The North Campus is to host all the students in the long run (with the South Campus catering to the residential and research requirements of the research scholars). At present, all the undergraduate students reside in the North Campus, with some of the postgraduates students also living here.

== Schools and centers ==
The institute primarily consists of faculty, project associates and students divided across several schools.
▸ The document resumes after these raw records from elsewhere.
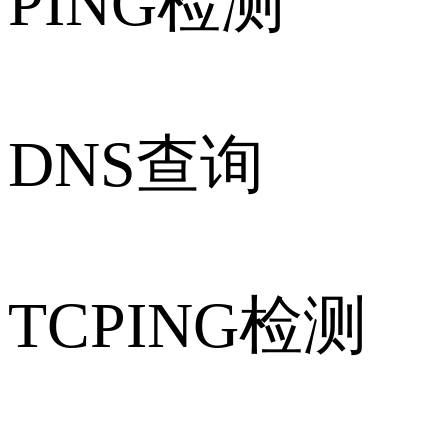
PING检测
DNS查询
TCPING检测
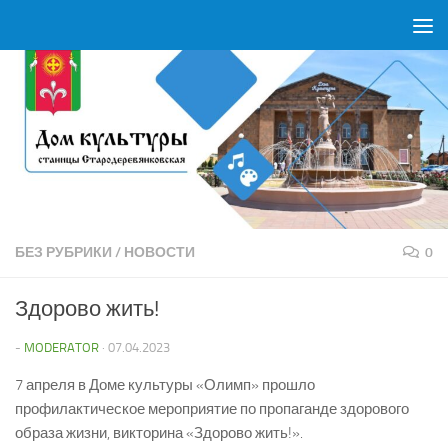
Перейти к содержимому
БЕЗ РУБРИКИ
/
НОВОСТИ
0
Здорово жить!
-
MODERATOR
·
07.04.2023
7 апреля в Доме культуры «Олимп» прошло
профилактическое мероприятие по пропаганде здорового
образа жизни, викторина «Здорово жить!».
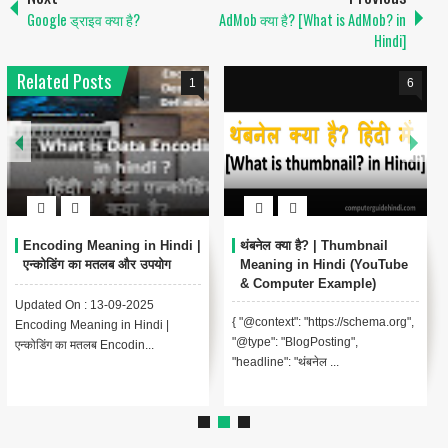
Google ड्राइव क्या है?
AdMob क्या है? [What is AdMob? in
Hindi]
Related Posts
1
6
Encoding Meaning in Hindi |
थंबनेल क्या है? | Thumbnail
एन्कोडिंग का मतलब और उपयोग
Meaning in Hindi (YouTube
& Computer Example)
Updated On : 13-09-2025
{ "@context": "https://schema.org",
Encoding Meaning in Hindi |
"@type": "BlogPosting",
एन्कोडिंग का मतलब Encodin...
"headline": "थंबनेल ...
Currently there are nine schools and 9 centres operational in IIT Mandi.

=== Schools ===
- School of Management (SoM)
- School of Mathematical and Statistical Sciences (SMSS)
- School of Computing and Electrical Engineering (SCEE)
- School of Biosciences and Bioengineering (SBB)
- School of Civil and Environmental Engineering (SCENE)
- School of Chemical Sciences (SCS)
- School of Mechanical and Materials Engineering (SMME)
- School of Physical Sciences (SPS)
- School of Humanities and Social Sciences (SHSS)

=== Centres ===

- Centre for Continuing Education (CCE)
- Centre for Design & Fabrication of Electronic Device (C4DFED)
- Centre for Artificial Intelligence and Robotics (CAIR)
- Centre for Human-Computer Interaction(CHCI)

- BioX Centre
- Indian Knowledge System and Mental Health Applications Centre(IKSMHA)
- Advance Material Research Centre (AMRC)
- Center for Quantum Science and Technologies (CQST)
- Centre for Promotion of Additive Manufacturing

==Organization and administration==
=== IIT Mandi Catalyst ===
IIT Mandi Catalyst is the first technology business incubator (TBI) in Himachal Pradesh. It was inaugurated by Prof Ashok Jhunjhunwala on 15 May 2016.
IIT Mandi Catalyst offers a low-cost, high-tech, yet peaceful and picturesque destination to early-stage startups. The Solar Labs was the first incubated and funded company. It was founded in 2017 by a fresh B. Tech graduate Siddarth Gangal. IIT Mandi Catalyst has incubated over 350 startups.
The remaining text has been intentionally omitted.